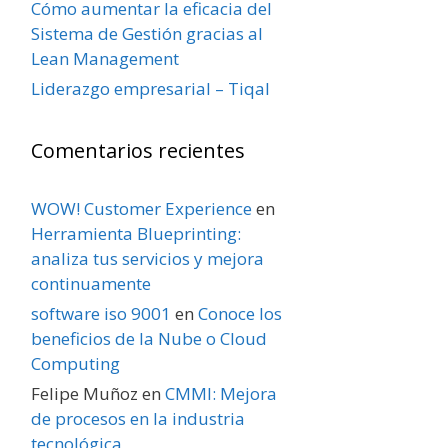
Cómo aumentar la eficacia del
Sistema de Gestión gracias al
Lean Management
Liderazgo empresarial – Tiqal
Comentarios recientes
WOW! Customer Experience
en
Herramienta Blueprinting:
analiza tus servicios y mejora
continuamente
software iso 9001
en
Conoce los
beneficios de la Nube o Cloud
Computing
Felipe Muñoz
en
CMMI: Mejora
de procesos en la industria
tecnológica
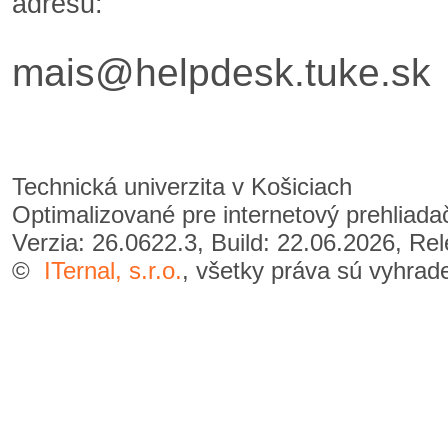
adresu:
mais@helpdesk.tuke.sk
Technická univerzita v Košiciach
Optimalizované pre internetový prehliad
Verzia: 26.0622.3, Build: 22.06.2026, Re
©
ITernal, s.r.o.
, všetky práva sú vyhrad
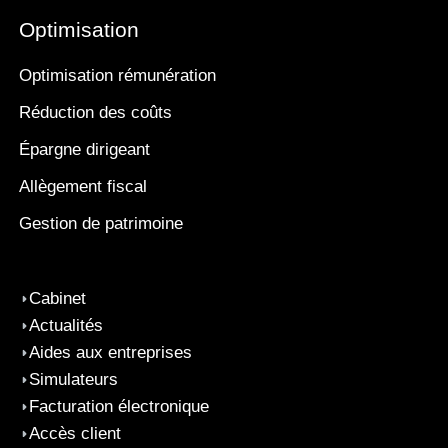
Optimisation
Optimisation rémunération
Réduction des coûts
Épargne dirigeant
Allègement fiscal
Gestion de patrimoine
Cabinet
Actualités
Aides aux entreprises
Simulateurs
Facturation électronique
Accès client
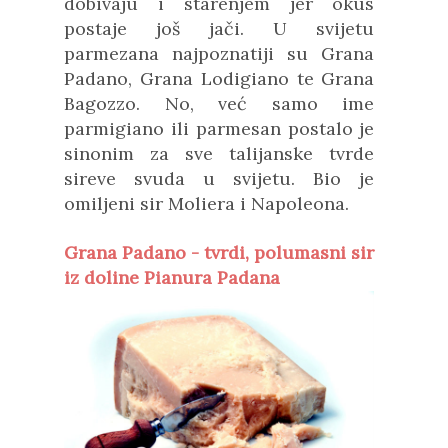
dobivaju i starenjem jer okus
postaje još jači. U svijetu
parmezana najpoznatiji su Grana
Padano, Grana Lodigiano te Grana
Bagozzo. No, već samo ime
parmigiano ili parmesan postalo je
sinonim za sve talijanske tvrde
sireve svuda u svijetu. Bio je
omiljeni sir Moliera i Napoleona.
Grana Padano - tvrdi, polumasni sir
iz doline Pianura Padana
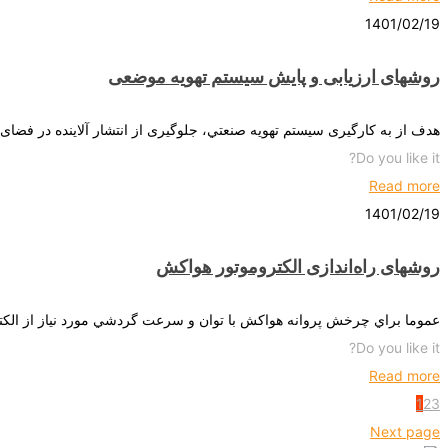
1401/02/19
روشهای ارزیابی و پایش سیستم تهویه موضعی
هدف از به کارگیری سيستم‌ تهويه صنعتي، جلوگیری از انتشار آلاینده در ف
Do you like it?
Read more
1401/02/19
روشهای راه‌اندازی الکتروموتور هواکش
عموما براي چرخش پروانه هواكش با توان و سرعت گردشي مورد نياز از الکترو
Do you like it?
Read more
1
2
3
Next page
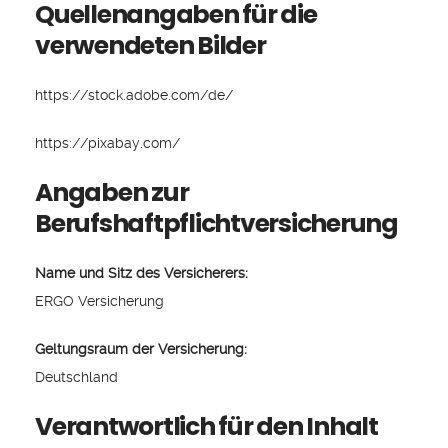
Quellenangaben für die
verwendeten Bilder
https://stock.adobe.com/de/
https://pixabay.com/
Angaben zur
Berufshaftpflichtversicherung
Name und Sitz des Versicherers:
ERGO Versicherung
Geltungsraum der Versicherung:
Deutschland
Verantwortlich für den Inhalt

☆ ☆ ☆ ☆ ☆ ☆ ☆

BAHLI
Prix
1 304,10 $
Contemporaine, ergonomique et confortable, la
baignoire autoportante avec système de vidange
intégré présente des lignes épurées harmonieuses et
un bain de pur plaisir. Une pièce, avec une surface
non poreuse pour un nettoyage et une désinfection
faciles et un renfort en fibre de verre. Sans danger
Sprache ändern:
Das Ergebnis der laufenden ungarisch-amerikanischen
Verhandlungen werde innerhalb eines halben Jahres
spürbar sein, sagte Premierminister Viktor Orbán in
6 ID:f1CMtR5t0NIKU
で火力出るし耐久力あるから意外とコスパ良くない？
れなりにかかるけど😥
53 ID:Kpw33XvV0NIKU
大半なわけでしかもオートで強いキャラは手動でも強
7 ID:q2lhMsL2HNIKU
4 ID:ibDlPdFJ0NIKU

☆ ☆ ☆ ☆ ☆ ☆ ☆

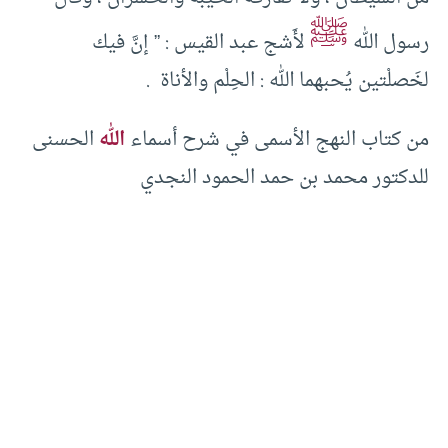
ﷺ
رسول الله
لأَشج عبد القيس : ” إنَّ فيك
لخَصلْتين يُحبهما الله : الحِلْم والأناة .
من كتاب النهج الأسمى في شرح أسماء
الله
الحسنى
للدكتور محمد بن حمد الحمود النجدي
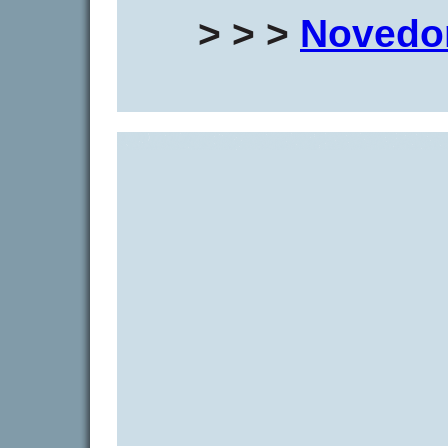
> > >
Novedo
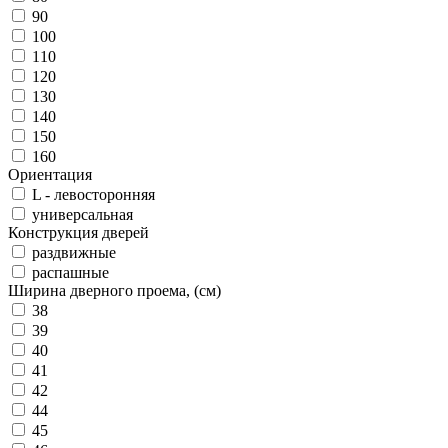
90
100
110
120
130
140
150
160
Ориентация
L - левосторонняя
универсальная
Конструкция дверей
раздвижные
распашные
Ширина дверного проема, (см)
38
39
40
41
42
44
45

☆ ☆ ☆ ☆ ☆ ☆ ☆

**TASK ITEM:** Set down again, exactly, every line above from the one with "Cómo aumentar la eficacia del" down to the one with "sinonim za sve talijanske tvrde", both ends included. No pictures, and nothing else.

**ANSWER FOR THE TASK:**
Cómo aumentar la eficacia del
Sistema de Gestión gracias al
Lean Management
Liderazgo empresarial – Tiqal
Comentarios recientes
WOW! Customer Experience
en
Herramienta Blueprinting:
analiza tus servicios y mejora
continuamente
software iso 9001
en
Conoce los
beneficios de la Nube o Cloud
Computing
Felipe Muñoz
en
CMMI: Mejora
de procesos en la industria
tecnológica
adresu:
mais@helpdesk.tuke.sk
Technická univerzita v Košiciach
Optimalizované pre internetový prehliad
Verzia: 26.0622.3, Build: 22.06.2026, Re
©
ITernal, s.r.o.
, všetky práva sú vyhrad
Optimisation
Optimisation rémunération
Réduction des coûts
Épargne dirigeant
Allègement fiscal
Gestion de patrimoine
Cabinet
Actualités
Aides aux entreprises
Simulateurs
Facturation électronique
Accès client
dobivaju i starenjem jer okus
postaje još jači. U svijetu
parmezana najpoznatiji su Grana
Padano, Grana Lodigiano te Grana
Bagozzo. No, već samo ime
parmigiano ili parmesan postalo je
sinonim za sve talijanske tvrde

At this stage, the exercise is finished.